Secure RPC wouldn't hurt either. Alexey Kuznetsov implemented it,
and it is available (along with several other interesting patches)
from ftp.inr.ac.ru. We may have a problem because it needs DES,
but then our standard libc already contains DES code so most Linux
distributors are already "international arms dealers" anyway :-).
More ideas for the wishlist - first the easy ones:
- handle the SAK and Ctrl-Alt-Del in raw mode (there is a small
patch for this available somewhere I think).
- allow processes run by normal users to lock a page or two
(subject to RLIMIT_MEMLOCK) so that sensitive data won't end
up in swap space. Currently only the superuser can do that
(still subject to the resource limit).
- new system call to get the state of the process "dumpable"
flag (for use by ld.so instead of geteuid() == getuid()) so
unreadable programs are truly unreadable (no LD_PRELOAD).

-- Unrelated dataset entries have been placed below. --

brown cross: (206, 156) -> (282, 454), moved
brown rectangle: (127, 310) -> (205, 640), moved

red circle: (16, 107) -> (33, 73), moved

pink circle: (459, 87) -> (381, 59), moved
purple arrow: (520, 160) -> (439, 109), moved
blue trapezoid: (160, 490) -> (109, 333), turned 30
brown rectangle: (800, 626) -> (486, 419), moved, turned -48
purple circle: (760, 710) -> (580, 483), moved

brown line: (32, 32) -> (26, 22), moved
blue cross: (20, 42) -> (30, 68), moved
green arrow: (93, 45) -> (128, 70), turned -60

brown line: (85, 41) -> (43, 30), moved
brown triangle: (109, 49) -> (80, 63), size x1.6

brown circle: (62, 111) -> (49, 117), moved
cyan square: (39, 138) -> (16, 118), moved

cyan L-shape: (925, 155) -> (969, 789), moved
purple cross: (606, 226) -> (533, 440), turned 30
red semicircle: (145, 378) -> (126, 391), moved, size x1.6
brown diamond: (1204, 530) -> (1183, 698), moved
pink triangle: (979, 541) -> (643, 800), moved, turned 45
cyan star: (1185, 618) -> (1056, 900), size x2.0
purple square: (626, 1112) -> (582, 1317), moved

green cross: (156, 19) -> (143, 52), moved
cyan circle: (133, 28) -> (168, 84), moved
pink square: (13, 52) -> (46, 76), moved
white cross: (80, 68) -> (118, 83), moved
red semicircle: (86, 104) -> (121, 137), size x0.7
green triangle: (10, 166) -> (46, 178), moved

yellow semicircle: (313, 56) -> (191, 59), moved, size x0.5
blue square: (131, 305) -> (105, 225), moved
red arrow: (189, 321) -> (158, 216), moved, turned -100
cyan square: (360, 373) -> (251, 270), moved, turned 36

- new /proc mount option to prevent users from seeing processes
not owned by them. Some paranoid systems (SCO) have this.
Now something harder:
- the ext2 filesystem is quite good at recovering from crashes,
but it could be made even better (and probably only slightly
slower) by always syncing dirty buffers to disk in the right
order. For example, write data blocks, then indirect blocks
pointing to them, then inode blocks pointing to the data or
indirect blocks. This way the filesystem on disk would stay
consistent all the time.
Hey, this is starting to look more like the 2.4/3.0 wishlist :-).